RLModule APIs#

Note

Ray 2.40 uses RLlib’s new API stack by default. The Ray team has mostly completed transitioning algorithms, example scripts, and documentation to the new code base.

If you’re still using the old API stack, see New API stack migration guide for details on how to migrate.

RLModule specifications and configurations#

Single RLModuleSpec#

RLModuleSpec

Utility spec class to make constructing RLModules (in single-agent case) easier.

RLModuleSpec.build

Builds the RLModule from this spec.

MultiRLModuleSpec#

MultiRLModuleSpec

A utility spec class to make it constructing MultiRLModules easier.

MultiRLModuleSpec.build

Builds either the MultiRLModule or a (single) sub-RLModule under module_id.

DefaultModelConfig#

DefaultModelConfig

Dataclass to configure all default RLlib RLModules.

RLModule API#

Construction and setup#

RLModule

Base class for RLlib modules.

RLModule.observation_space

RLModule.action_space

RLModule.inference_only

RLModule.model_config

RLModule.setup

Sets up the components of the module.

RLModule.as_multi_rl_module

Returns a multi-agent wrapper around this module.

Forward methods#

Use the following three forward methods when you use RLModule from inside other classes and components. However, do NOT override them and leave them as-is in your custom subclasses. For defining your own forward behavior, override the private methods _forward (generic forward behavior for all phases) or, for more granularity, use _forward_exploration, _forward_inference, and _forward_train.

forward_exploration

DO NOT OVERRIDE! Forward-pass during exploration, called from the sampler.

forward_inference

DO NOT OVERRIDE! Forward-pass during evaluation, called from the sampler.

forward_train

DO NOT OVERRIDE! Forward-pass during training called from the learner.

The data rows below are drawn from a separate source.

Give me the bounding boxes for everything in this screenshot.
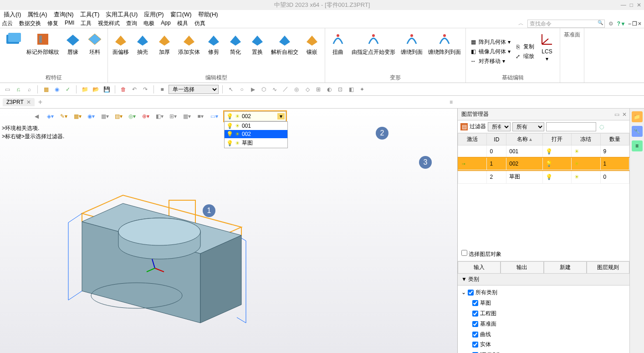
menu-item[interactable]: 属性(A): [26, 10, 49, 19]
array-geom-button[interactable]: ▦阵列几何体 ▾: [470, 38, 511, 46]
tool-23[interactable]: ◐: [325, 85, 334, 94]
doc-minimize[interactable]: –: [628, 21, 631, 27]
mirror-geom-button[interactable]: ◧镜像几何体 ▾: [470, 48, 511, 56]
ribbon-btn[interactable]: 面偏移: [112, 30, 130, 73]
table-row[interactable]: →1002💡☀1: [458, 158, 629, 170]
vp-14[interactable]: ▭▾: [210, 112, 219, 121]
tab-item[interactable]: 仿真: [194, 20, 205, 27]
layer-combo[interactable]: 💡 ☀ 002 ▾ 💡☀001 💡☀002 💡☀草图: [223, 110, 287, 122]
tool-20[interactable]: ◎: [292, 85, 301, 94]
cursor-icon[interactable]: ↖: [226, 85, 235, 94]
col-header[interactable]: 打开: [542, 134, 571, 145]
help-icon[interactable]: ? ▾: [617, 21, 625, 27]
category-item[interactable]: 工程图: [461, 308, 626, 319]
close-icon[interactable]: ✕: [637, 2, 641, 8]
category-item[interactable]: ⌄ 所有类别: [461, 287, 626, 298]
ribbon-btn-lip[interactable]: 唇缘: [64, 30, 82, 73]
tool-2[interactable]: ⎌: [14, 85, 23, 94]
menu-item[interactable]: 插入(I): [2, 10, 23, 19]
new-tab-button[interactable]: +: [38, 98, 42, 106]
layer-button[interactable]: 新建: [544, 261, 587, 274]
tool-11[interactable]: ↶: [130, 85, 139, 94]
category-item[interactable]: 草图: [461, 298, 626, 308]
tool-8[interactable]: 📂: [91, 85, 100, 94]
tab-item[interactable]: 电极: [143, 20, 154, 27]
menu-item[interactable]: 查询(N): [52, 10, 76, 19]
menu-item[interactable]: 窗口(W): [169, 10, 194, 19]
ribbon-btn[interactable]: 解析自相交: [270, 30, 299, 73]
tool-10[interactable]: 🗑: [119, 85, 128, 94]
panel-restore-icon[interactable]: ▭: [614, 111, 619, 118]
vp-3[interactable]: ✎▾: [59, 112, 68, 121]
document-tab[interactable]: Z3PRT ✕: [3, 98, 35, 106]
filter-icon[interactable]: ▤: [460, 123, 468, 130]
tool-6[interactable]: ✓: [63, 85, 72, 94]
tab-item[interactable]: 点云: [2, 20, 13, 27]
search-input[interactable]: 查找命令: [527, 20, 605, 28]
tool-3[interactable]: ⌕: [25, 85, 34, 94]
viewport[interactable]: ◀ ◈▾ ✎▾ ▦▾ ◉▾ ▦▾ ▤▾ ◎▾ ⊕▾ ◧▾ ⊞▾ ▦▾ ■▾ ▭▾…: [0, 109, 457, 353]
ribbon-btn[interactable]: 扭曲: [329, 30, 347, 73]
tool-19[interactable]: ／: [281, 85, 290, 94]
side-tab-2[interactable]: 🔧: [632, 126, 643, 137]
tool-9[interactable]: 💾: [102, 85, 111, 94]
ribbon-btn[interactable]: 缠绕到面: [400, 30, 424, 73]
ribbon-btn[interactable]: 添加实体: [177, 30, 201, 73]
combo-item-002[interactable]: 💡☀002: [225, 130, 287, 138]
tool-7[interactable]: 📁: [80, 85, 89, 94]
tool-26[interactable]: ✦: [358, 85, 367, 94]
menu-item[interactable]: 应用(P): [142, 10, 165, 19]
tool-1[interactable]: ▭: [3, 85, 12, 94]
col-header[interactable]: 激活: [458, 134, 487, 145]
copy-button[interactable]: ⎘复制: [514, 43, 534, 51]
chevron-down-icon[interactable]: ▾: [277, 113, 285, 119]
ribbon-btn[interactable]: 加厚: [155, 30, 174, 73]
category-item[interactable]: 曲线: [461, 329, 626, 340]
side-tab-3[interactable]: ≡: [632, 140, 643, 151]
select-layer-object[interactable]: 选择图层对象: [458, 247, 629, 261]
close-tab-icon[interactable]: ✕: [26, 99, 31, 105]
vp-9[interactable]: ⊕▾: [141, 112, 150, 121]
doc-restore[interactable]: ❐: [632, 21, 637, 27]
vp-4[interactable]: ▦▾: [73, 112, 82, 121]
ribbon-btn[interactable]: 抽壳: [133, 30, 152, 73]
menu-item[interactable]: 帮助(H): [196, 10, 220, 19]
tab-item[interactable]: 数据交换: [19, 20, 41, 27]
tab-item[interactable]: 视觉样式: [98, 20, 120, 27]
maximize-icon[interactable]: □: [630, 2, 633, 8]
ribbon-btn[interactable]: 简化: [226, 30, 245, 73]
vp-7[interactable]: ▤▾: [114, 112, 123, 121]
minimize-icon[interactable]: —: [621, 2, 626, 8]
tool-15[interactable]: ○: [237, 85, 246, 94]
tool-16[interactable]: ▶: [248, 85, 257, 94]
layer-button[interactable]: 输出: [501, 261, 543, 274]
filter-select-1[interactable]: 所有: [488, 122, 511, 131]
col-header[interactable]: 数量: [600, 134, 629, 145]
ribbon-btn-stock[interactable]: 坯料: [86, 30, 104, 73]
collapse-icon[interactable]: ︿: [518, 20, 524, 27]
tool-13[interactable]: ■: [158, 85, 167, 94]
vp-6[interactable]: ▦▾: [100, 112, 109, 121]
menu-item[interactable]: 工具(T): [78, 10, 102, 19]
tool-12[interactable]: ↷: [141, 85, 150, 94]
side-tab-1[interactable]: 📁: [632, 111, 643, 122]
tab-item[interactable]: 模具: [177, 20, 188, 27]
tab-item[interactable]: 修复: [47, 20, 58, 27]
doc-close[interactable]: ×: [638, 21, 641, 27]
col-header[interactable]: 名称 ▴: [506, 134, 542, 145]
tab-item[interactable]: 工具: [81, 20, 92, 27]
vp-10[interactable]: ◧▾: [155, 112, 164, 121]
align-move-button[interactable]: ↔对齐移动 ▾: [470, 57, 511, 65]
ribbon-btn[interactable]: 缠绕阵列到面: [427, 30, 462, 73]
ribbon-btn-thread[interactable]: 标记外部螺纹: [26, 30, 60, 73]
menu-item[interactable]: 实用工具(U): [104, 10, 139, 19]
tab-item[interactable]: PMI: [65, 20, 74, 27]
col-header[interactable]: ID: [487, 134, 506, 145]
combo-item-001[interactable]: 💡☀001: [225, 122, 287, 130]
refresh-icon[interactable]: ◌: [598, 123, 605, 130]
vp-12[interactable]: ▦▾: [182, 112, 191, 121]
panel-close-icon[interactable]: ✕: [622, 111, 627, 118]
category-item[interactable]: 基准面: [461, 319, 626, 329]
vp-1[interactable]: ◀: [32, 112, 41, 121]
category-header[interactable]: ▼ 类别: [458, 274, 629, 286]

Override these private methods to define your custom model’s forward behavior. - _forward: generic forward behavior for all phases - _forward_exploration: for training sample collection - _forward_inference: for production deployments, greedy acting - _forward_train`: for computing loss function inputs

_forward

Generic forward pass method, used in all phases of training and evaluation.

_forward_exploration

Forward-pass used for action computation with exploration behavior.

_forward_inference

Forward-pass used for action computation without exploration behavior.

_forward_train

Forward-pass used before the loss computation (training).

Saving and Loading#

save_to_path

Saves the state of the implementing class (or state) to path.

restore_from_path

Restores the state of the implementing class from the given path.

from_checkpoint

Creates a new Checkpointable instance from the given location and returns it.

get_state

Returns the state dict of the module.

set_state

Sets the implementing class' state to the given state dict.

MultiRLModule API#

Constructor#

MultiRLModule

Base class for an RLModule that contains n sub-RLModules.

MultiRLModule.setup

Sets up the underlying, individual RLModules.

MultiRLModule.as_multi_rl_module

Returns self in order to match RLModule.as_multi_rl_module() behavior.

Modifying the underlying RLModules#

add_module

Adds a module at run time to the multi-agent module.

remove_module

Removes a module at runtime from the multi-agent module.

Saving and restoring#

save_to_path

Saves the state of the implementing class (or state) to path.

restore_from_path

Restores the state of the implementing class from the given path.

from_checkpoint

Creates a new Checkpointable instance from the given location and returns it.

get_state

Returns the state dict of the module.

set_state

Sets the state of the multi-agent module.